• **Task to complete**
Give back all the records exactly, keeping every line whole.

• **Provided entries**

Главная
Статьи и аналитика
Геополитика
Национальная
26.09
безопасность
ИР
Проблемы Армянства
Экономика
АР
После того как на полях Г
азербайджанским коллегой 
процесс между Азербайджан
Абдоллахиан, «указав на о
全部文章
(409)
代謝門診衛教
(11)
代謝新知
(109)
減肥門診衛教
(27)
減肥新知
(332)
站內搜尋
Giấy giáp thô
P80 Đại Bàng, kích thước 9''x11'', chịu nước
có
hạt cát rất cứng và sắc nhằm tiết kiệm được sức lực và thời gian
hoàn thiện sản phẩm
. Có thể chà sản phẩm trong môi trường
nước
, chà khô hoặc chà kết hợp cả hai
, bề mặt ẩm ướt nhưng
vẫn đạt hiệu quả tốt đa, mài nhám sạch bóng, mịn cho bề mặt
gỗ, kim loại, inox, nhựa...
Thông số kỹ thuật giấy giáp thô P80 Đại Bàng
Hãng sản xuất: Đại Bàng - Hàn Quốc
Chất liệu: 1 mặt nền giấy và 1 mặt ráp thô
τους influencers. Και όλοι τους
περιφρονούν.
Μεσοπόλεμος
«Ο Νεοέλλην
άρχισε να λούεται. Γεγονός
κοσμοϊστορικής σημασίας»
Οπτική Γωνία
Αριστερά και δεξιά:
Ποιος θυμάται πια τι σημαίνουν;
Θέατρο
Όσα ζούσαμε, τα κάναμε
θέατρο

• **Answer for this exercise**
Главная
Статьи и аналитика
Геополитика
Национальная
26.09
безопасность
ИР
Проблемы Армянства
Экономика
АР
После того как на полях Г
азербайджанским коллегой 
процесс между Азербайджан
Абдоллахиан, «указав на о
全部文章
(409)
代謝門診衛教
(11)
代謝新知
(109)
減肥門診衛教
(27)
減肥新知
(332)
站內搜尋
Giấy giáp thô
P80 Đại Bàng, kích thước 9''x11'', chịu nước
có
hạt cát rất cứng và sắc nhằm tiết kiệm được sức lực và thời gian
hoàn thiện sản phẩm
. Có thể chà sản phẩm trong môi trường
nước
, chà khô hoặc chà kết hợp cả hai
, bề mặt ẩm ướt nhưng
vẫn đạt hiệu quả tốt đa, mài nhám sạch bóng, mịn cho bề mặt
gỗ, kim loại, inox, nhựa...
Thông số kỹ thuật giấy giáp thô P80 Đại Bàng
Hãng sản xuất: Đại Bàng - Hàn Quốc
Chất liệu: 1 mặt nền giấy và 1 mặt ráp thô
τους influencers. Και όλοι τους
περιφρονούν.
Μεσοπόλεμος
«Ο Νεοέλλην
άρχισε να λούεται. Γεγονός
κοσμοϊστορικής σημασίας»
Οπτική Γωνία
Αριστερά και δεξιά:
Ποιος θυμάται πια τι σημαίνουν;
Θέατρο
Όσα ζούσαμε, τα κάναμε
θέατρο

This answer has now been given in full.